[Opening EXTRACTED INFORMATION section]

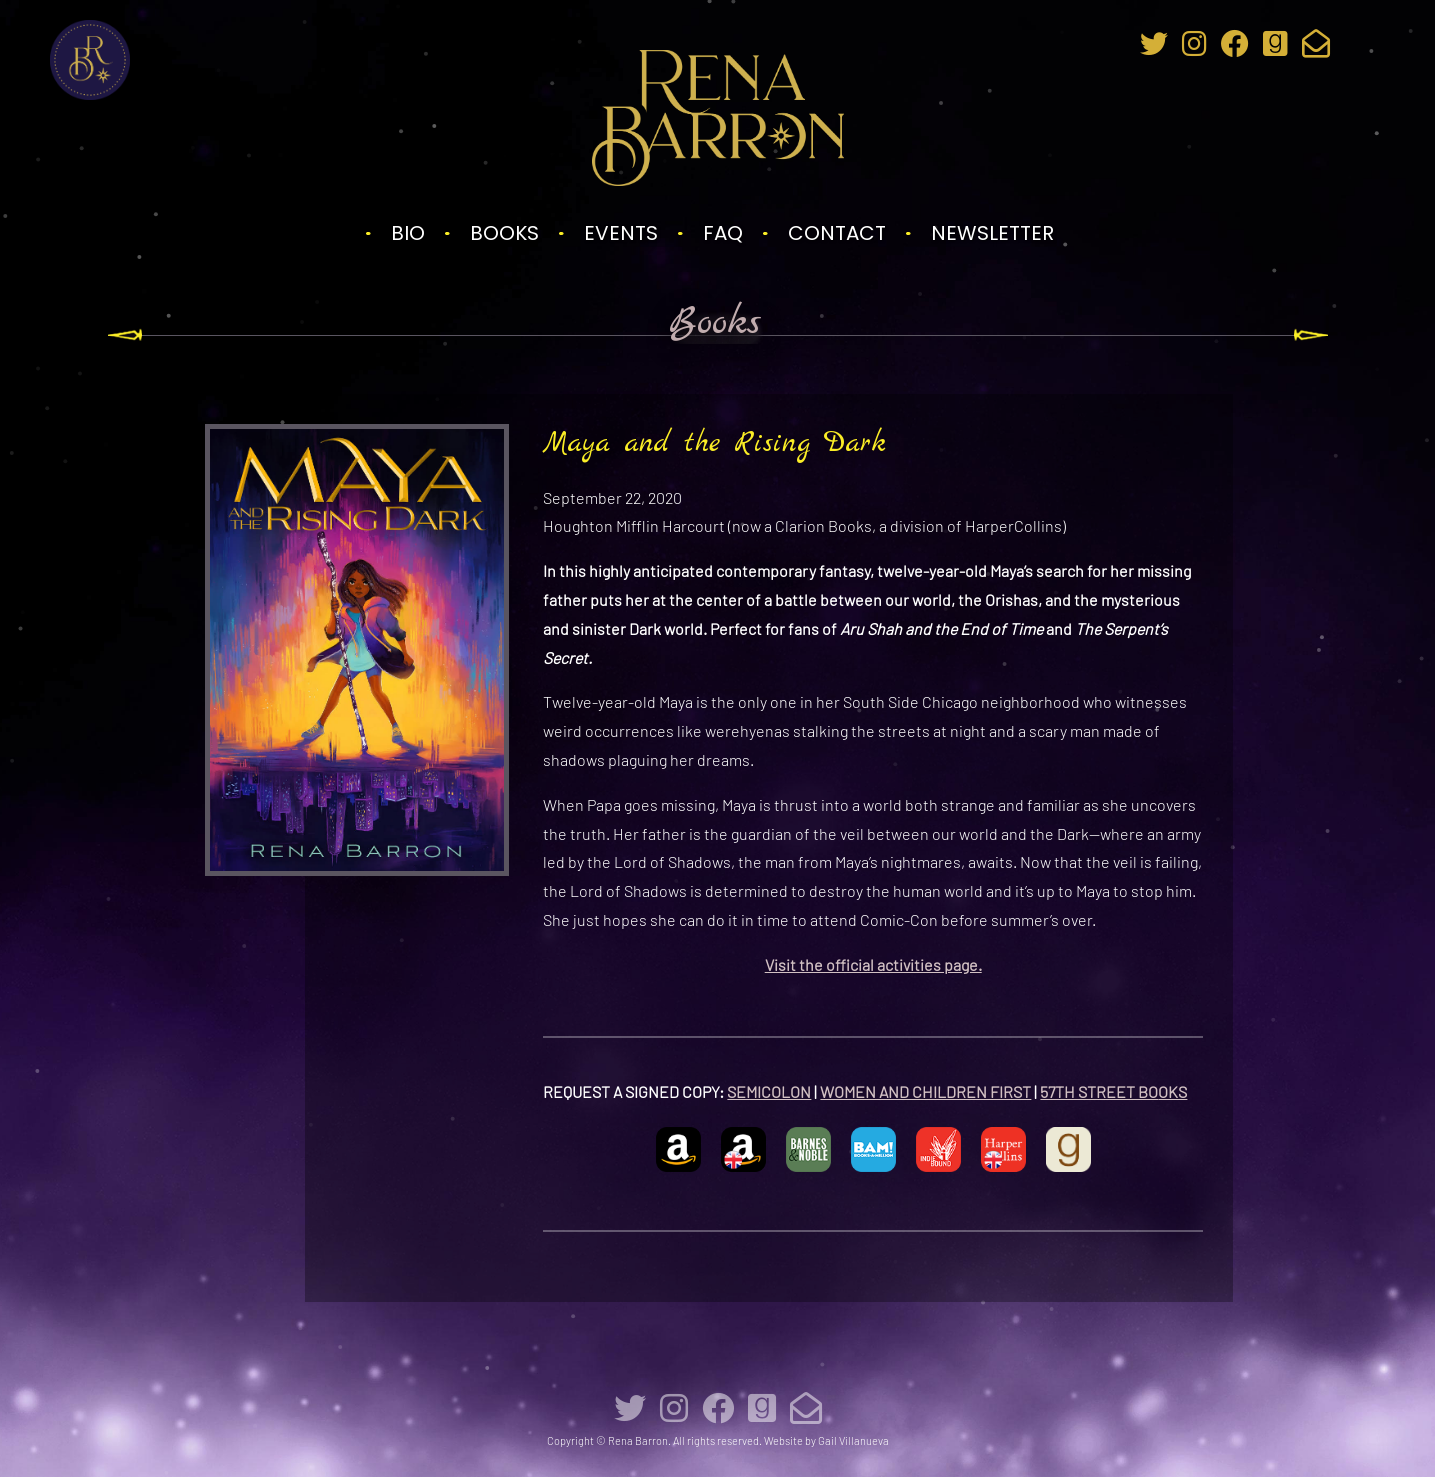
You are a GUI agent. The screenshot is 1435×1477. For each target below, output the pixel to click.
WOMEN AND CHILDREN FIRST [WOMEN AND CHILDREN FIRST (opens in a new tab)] (925, 1091)
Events (621, 233)
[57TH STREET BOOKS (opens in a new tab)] (1172, 1091)
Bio (408, 233)
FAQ (723, 233)
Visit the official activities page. (873, 964)
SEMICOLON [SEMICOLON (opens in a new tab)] (769, 1091)
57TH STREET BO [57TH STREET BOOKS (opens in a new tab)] (1099, 1091)
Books (504, 233)
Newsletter (992, 233)
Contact (837, 233)
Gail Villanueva (853, 1440)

[Closing EXTRACTED INFORMATION section]

TASK BRIEF —
Write out, word for word, the line containing "Events (621, 233)" and all the lines after it in the entries above, and nothing more.

OUTPUT FOR THIS EXERCISE —
Events (621, 233)
[57TH STREET BOOKS (opens in a new tab)] (1172, 1091)
Bio (408, 233)
FAQ (723, 233)
Visit the official activities page. (873, 964)
SEMICOLON [SEMICOLON (opens in a new tab)] (769, 1091)
57TH STREET BO [57TH STREET BOOKS (opens in a new tab)] (1099, 1091)
Books (504, 233)
Newsletter (992, 233)
Contact (837, 233)
Gail Villanueva (853, 1440)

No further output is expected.